User Guide

This user guide will get you started with transforming exposure data in the Open Data Transformation Framework.

There are two options for running transformations: using the command line or via the user interface.

Both methods require a local installation of the Python package.

Installing the package

  1. Download the Python package from the project GitHub pages at github.com/OasisLMF/OpenDataTransform.

  2. Install the Python package using pip install git+https://github.com/OasisLMF/OasisDataConverter.git

You will require Python version 3.8 or higher, and pip to be installed. To install Python, follow instructions at the Python For Beginners page.

Inputs

Configuration information: This defines the input file names and file paths of input, output files, the mapping files to use, and other choices such as the type of runner (which affects transformation speed). A configuration file written in .yaml format is required to run the tool in the command line. This configuration file can also be loaded into the user interface, or the transformation can be configured directly in the user interface and saved to file.

Input data: Flat file input (account, location, reinsurance files in .csv format) or SQL database.

Mapping files: One mapping file for each input file. These describe the data types to be included in the transformation, and the transformation operations defined by the user. The files are in .yaml/.yml format, more explanation on .yaml can be found here.

Data validation definition: One validation definition file for each input file. These describe the data validation metrics that will be performed to check the transformation. The file defines the fields and operations (sum, count, etc.) required to check data was transformed correctly. The files are in .yaml/.yml format.

The Open Data Transformation Framework uses an extractor to read the input data, a runner to perform the transformation based on the mapping file, and a loader component to output data in the defined format and location, as shown below.

Schema of the Open Data Transformation Framework structure

Outputs

The transformation will produce:

Output data: Data is transformed to the destination format defined in the configuration and mapping files, and saved as .csv files. One file is saved for each account, location, and reinsurance as required by the destination format. The destination file name and path are defined by the user in configuration.

Log file: A log file, named <date>-<time>–converter.log, is produced, containing the configuration information and confirmation of of successful transformation, or a record of errors encountered.
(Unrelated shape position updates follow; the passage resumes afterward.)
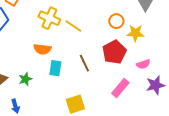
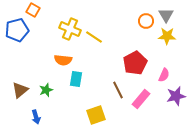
orange circle: (116, 21) -> (146, 21), moved
yellow star: (135, 33) -> (167, 36), moved
brown line: (84, 63) -> (118, 90), moved
pink semicircle: (143, 64) -> (164, 75), turned -48

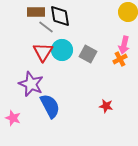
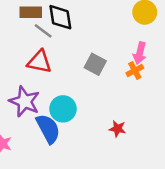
cyan circle: (62, 50) -> (63, 109), moved
red triangle: (43, 52) -> (39, 62), turned -50

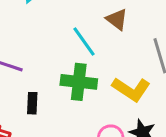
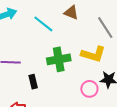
cyan line: (84, 41) -> (43, 24), moved

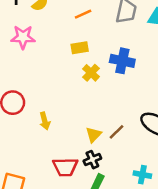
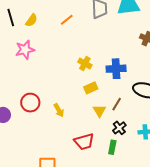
yellow rectangle: (80, 48) -> (91, 88), moved
blue cross: (122, 61) -> (116, 69), moved
black cross: (92, 160) -> (119, 128), moved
Data validation files: A data validation file, containing a comparison of various metrics in both the input file and output file. For example, the sum of Total Insured Value grouped by Occupancy Type and Currency. The fields and operations are defined by the user in the validation definition files.

Mappings

Mappings describe how columns will be converted between two data formats. Mappings are made up of multiple mapping files that describe how convert from one source format to another destination format - i.e., one mapping file is defined per model-pair. A mapping file can be used to define a forward transformation (e.g., Model A to B) and a reverse transformation (Model B to A).

Mapping file templates are available in the GitHub repo. These are provided as ‘default’ mappings for use as-is or as a base from which to create new mappings. By copying and editing these, a user can tailor the mapping for a specific case (a portfolio or user may require a specific match-up of occupancy code in the source and destination formats, which is not used in the default file). The templates can be updated to reflect changes in model formats - to account for changes to field names or field values or the addition/deletion of new fields or field values in the latest version.

The mapping file header describes the mapping version, the source and destination formats (and their versions), and information about when and who created the mapping.

The file defines the source field data types and the transformations to be performed. Transformations can copy one field into another, substitute field values using a replace function, or include conditional transformation using a where clause.

An excerpt of an example mapping file

An example mapping file for CEDE to OED conversion are available for account files and location files.

Mappings can also be linked together in the configuration file to transform data from one format to another even if a direct conversion between the two does not exist. For example, a mapping exists from model A to B, and another exists from model B to C. In the configuration information, the source can be given as A and destination as C, and the transformation will automatically route data from A to B to C.

The Mapping Files section provides more information on the contents of a mapping file.

Executing a data transformation

A data transformation can be executed via the User Interface or the Command Line. Either method will allow to use flat file input data, or a database connection.

The Executing a data transformation section provides more information on the contents of a mapping file.

Reporting

The tool reports portfolio metadata and data validation metrics to a log file, which will be stored in the same location as the config file.

Portfolio metadata can be reported via the configuration file and UI. This data is recorded in the log file, and summarises the portfolio that has been transformed. It includes contextual information about the contents of the file, which are not read by the tool; for example the region, line of business, and complexity of the portfolio attributes. It also records information about the data of test, analysts running the test.

Data validation files are .yaml files. They require the fields, operator, and any grouping required to summarise the data in both the input file and output file.

The Reporting section provides more information on setting up, completing and interpreting the metadata and validation.